Nesse sentido, o estudo de conceitos - sejam eles matemáticos ou não - por meio
de instrumentos antigos, possibilita ao aluno a compreensão acerca dos aspectos sociais,
políticos, culturais e econômicos que são relacionados ao objeto investigado, permitindo
que ações interdisciplinares, por exemplo, possam configurar no ambiente escolar como
oportunidades de demonstrar a relação entre as demais disciplinas da matriz curricular e
a Ciência Matemática. Essa interação, pode amenizar a aversão que muitos alunos
possuem a respeito dessa área do conhecimento.

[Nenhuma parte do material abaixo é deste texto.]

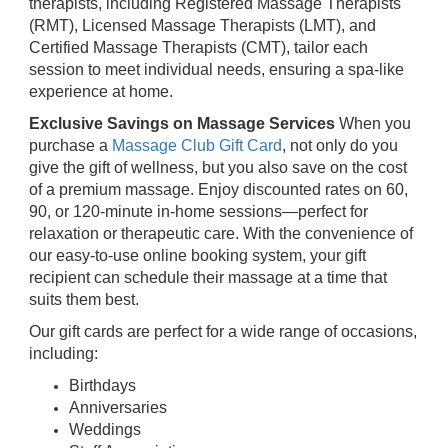
therapists, including Registered Massage Therapists
(RMT), Licensed Massage Therapists (LMT), and
Certified Massage Therapists (CMT), tailor each
session to meet individual needs, ensuring a spa-like
experience at home.
Exclusive Savings on Massage Services
When you
purchase a
Massage Club Gift Card
, not only do you
give the gift of wellness, but you also save on the cost
of a premium massage. Enjoy discounted rates on 60,
90, or 120-minute in-home sessions—perfect for
relaxation or therapeutic care. With the convenience of
our easy-to-use online booking system, your gift
recipient can schedule their massage at a time that
suits them best.
Our gift cards are perfect for a wide range of occasions,
including:
Birthdays
Anniversaries
Weddings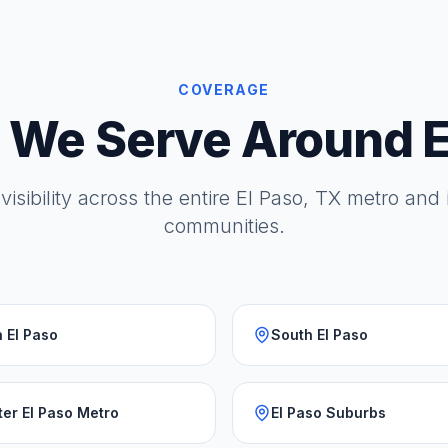
COVERAGE
 We Serve Around E
visibility across the entire El Paso, TX metro and
communities.
 El Paso
South El Paso
ter El Paso Metro
El Paso Suburbs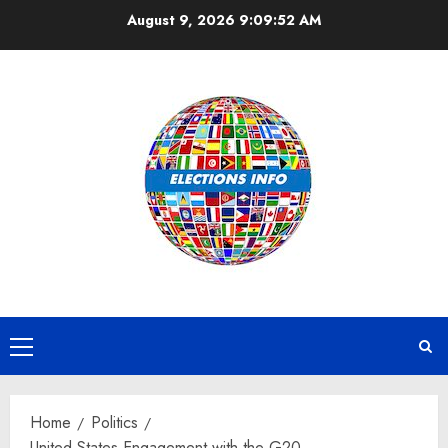
Skip
August 9, 2026
9:09:53 AM
to
content
Primary
Menu
Home
Politics
United States Engagement with the G20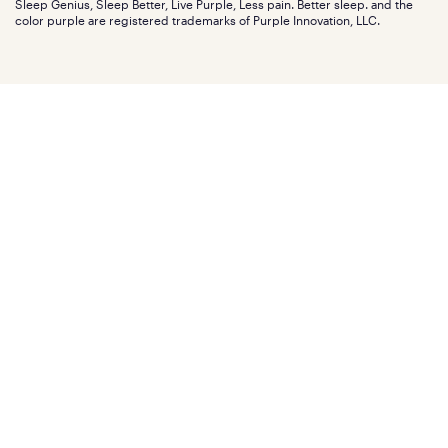
Sleep Genius, Sleep Better, Live Purple, Less pain. Better sleep. and the
Affiliate program
Mattress reviews
color purple are registered trademarks of Purple Innovation, LLC.
Refer a Friend
BBB® reviews
Become a Purple retailer
Mattress types
Patents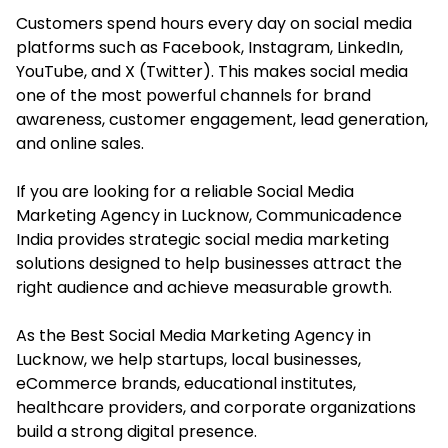
Customers spend hours every day on social media
platforms such as Facebook, Instagram, LinkedIn,
YouTube, and X (Twitter). This makes social media
one of the most powerful channels for brand
awareness, customer engagement, lead generation,
and online sales.
If you are looking for a reliable Social Media
Marketing Agency in Lucknow, Communicadence
India provides strategic social media marketing
solutions designed to help businesses attract the
right audience and achieve measurable growth.
As the Best Social Media Marketing Agency in
Lucknow, we help startups, local businesses,
eCommerce brands, educational institutes,
healthcare providers, and corporate organizations
build a strong digital presence.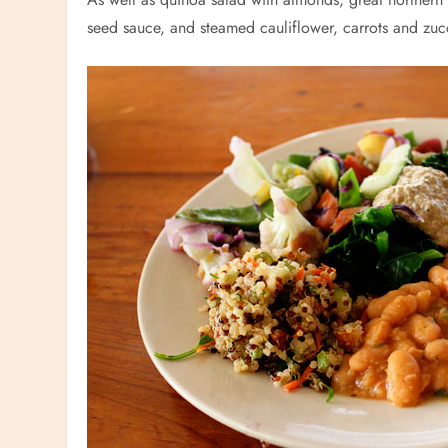
seed sauce, and steamed cauliflower, carrots and zuc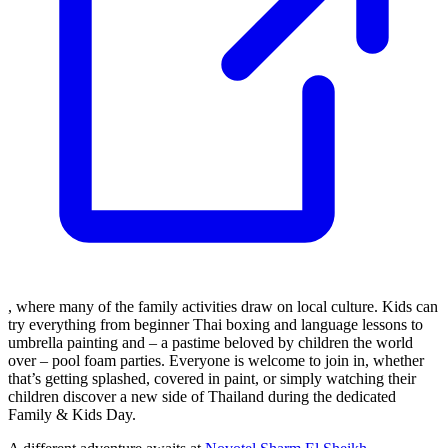
, where many of the family activities draw on local culture. Kids can
try everything from beginner Thai boxing and language lessons to
umbrella painting and – a pastime beloved by children the world
over – pool foam parties. Everyone is welcome to join in, whether
that’s getting splashed, covered in paint, or simply watching their
children discover a new side of Thailand during the dedicated
Family & Kids Day.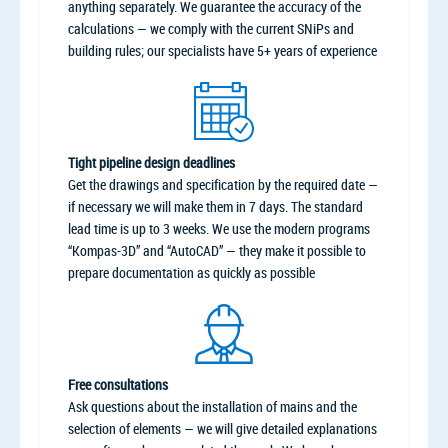
anything separately. We guarantee the accuracy of the
calculations — we comply with the current SNiPs and
building rules; our specialists have 5+ years of experience
Tight pipeline design deadlines
Get the drawings and specification by the required date —
if necessary we will make them in 7 days. The standard
lead time is up to 3 weeks. We use the modern programs
“Kompas-3D” and “AutoCAD” — they make it possible to
prepare documentation as quickly as possible
Free consultations
Ask questions about the installation of mains and the
selection of elements — we will give detailed explanations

O desafio é: “ampliar o foco de análise e contextualizar os instrumentos em seus
devidos quadros conceituais, de modo a compreender a complexa trama da relação entre
teoria, instrumento e experimento” (SAITO, 2012, p. 5). Dessa forma, em determinadas
situações didáticas, essas três dimensões são tratadas (teoria, instrumento e experimento),
de forma superficial, pois de acordo com os níveis de ensino, determinados elementos
conceituais históricos da matemática ainda precisam ser amadurecidos, para assim serem
tratados ao longo das aulas.
MAPEAMENTO TEÓRICO
Para essa fase inicial do estudo optamos por uma metodologia de cunho
qualitativo centrada em buscar um “estado da arte” ou um “estado do conhecimento” da
pesquisa que estamos realizando, com a finalidade de saber quais trabalhos nacionais
versão sobre nossa temática. Segundo Ferreira (2002, p. 253):
Definidas como de caráter bibliográfico, elas parecem trazer em comum o
desafio de mapear e de discutir uma certa produção acadêmica em diferentes
campos do conhecimento, tentando responder que aspectos e dimensões vêm
sendo destacados e privilegiados em diferentes épocas e lugares, de que formas
e em que condições têm sido produzidas certas dissertações de mestrado, teses
de doutorado, publicações em periódicos e comunicações em anais de
congressos e de seminários. Também são reconhecidas por realizarem uma
metodologia de caráter inventariante e descritivo da produção acadêmica e
científica sobre o tema que busca investigar, à luz de categorias e facetas que
se caracterizam enquanto tais em cada trabalho e no conjunto deles, sob os
quais o fenômeno passa a ser analisado.
Para iniciar a pesquisa decidimos realizar um levantamento no banco de tese da
Capes - Coordenação de Aperfeiçoamento de Pessoal de Nível Superior, pois é o maior
deposito de dados contendo informações sobre teses e dissertações defendidas junto a
programas de pós-graduação do todo o país. Entretanto, ao colocar na busca2
“instrumentos” encontramos 33032 trabalhos nas diversas áreas de concentração.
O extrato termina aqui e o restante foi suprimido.